Author:
Robert Rosenberger. Photo from: iac.gatech.edu/

Public Lectures by Robert Rosenberger on Philosophy of Technology

Image
Robert Rosenberger


September 4th6th, Associate Professor Robert Rosenberger from the Georgia Institute of Technology will give three public lectures on philosophy of technology.
Place: Jakobi 2-336, Tartu.

  • Sept 4 at 17.15—18.45 "The Philosophy of User Interface: On Smartphones and Driver Distraction"
  • Sept 5 at 16.15—17.45 "Philosophy of Technology and the Control of Public Space"
  • Sept 6 at 16.15—17.45 "How Scientists ‘Read’ Images: The Technological Mediation of the Mars Global Surveyor"

Lectures are part of the workshop Postphenomenology, Technoscience and Hermeneutics.

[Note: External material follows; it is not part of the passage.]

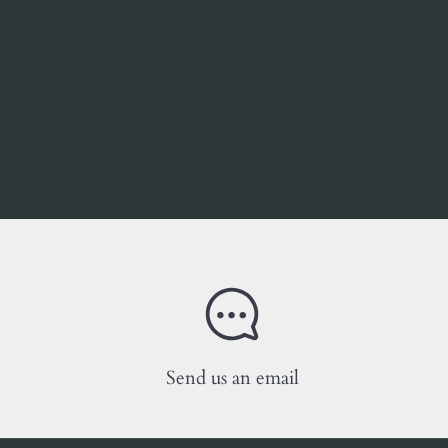
Send us an email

Everyone is welcome, no pre-registration is needed.


Sept 4 at 17.15—18.45
The Philosophy of User Interface: On Smartphones and Driver Distraction


Smartphone-induced driving impairment is an example of a contemporary problem that results from issues of technological interface. Texting, talking on the phone, and browsing the internet while driving have all been shown to be dangerous activities. It remains an urgent task to figure out how best to raise awareness of these dangers, and how best to convince lawmakers to further restrict these practices. Here, I use the problem of smartphone driving impairment to explore our relationships with technology. In particular, I expand on the “postphenomenological” philosophical perspective to develop an original account of the experience of human-technology interface as it relates to the central technologies of this case: the car and the phone. I argue that a key element of the driver distraction of smartphones is the normalcy of these devices, the saturation of cars and phones in contemporary culture, and the specific bodily-perceptual habits we develop with them. On the one hand, it is important that we become deeply accustomed to the use of our technologies. (E.g., safe driving requires accustomization with the car’s interface). But on the other, these habitual relationships can also at times cause serious problems, with smartphone driving impairment as a key example.

Sept 5 at 16.15—17.45
Philosophy of Technology and the Control of Public Space

The objects of public spaces are often designed with an eye toward controlling how they may be used, affording certain uses and sometimes limiting others. A contemporary discussion is emerging over design trends that unjustly discriminate against vulnerable groups, such as the unhoused. Sometimes referred to as “hostile design,” among other names, critics and researchers are developing tools to identify and analyze these practices. Here, I draw on ideas from the philosophy and sociology of technology to zero in on the politics of hostile design, and to reveal the ways that the design of public-space objects can play into larger hostile agendas. In particular, I utilize ideas from social theory and “postphenomenological” philosophy to articulate the ways that design is used to systematically “close off” particular usages of public space, and to advocate against anti-homeless design.

Sept 6 at 16.15—17.45
How Scientists ‘Read’ Images:
The Technological Mediation of the Mars Global Surveyor

Ideas from the phenomenological tradition of philosophy can be used to articulate the kinds of relationships scientists develop with their devices. In particular, a bustling line of work within the “postphenomenological” school of thought explores the nature of image interpretation in science and considers its implications for scientific practice and epistemology. As a key contributor to this line of study, I have focused on the topic of scientific debates over images, exploring what it means for images to be multiply interpretable in ways that make possible debates over their meaning. Here, I present the results of case studies I have conducted into debates in neurobiology over images of the changes to the cell walls of neurons during neurotransmission, as well as images from the Mars Global Surveyor craft whose mapping of the surface of Mars has implications both for Martian climatological history and for the possibility of contemporary water flow on the planet. My contention is that these ideas from the philosophy of technology helpfully draw out how debates over images in science are not merely disagreements over how best to theorize data, but also over how best to perceptually relate to images as concrete laboratory artifacts. 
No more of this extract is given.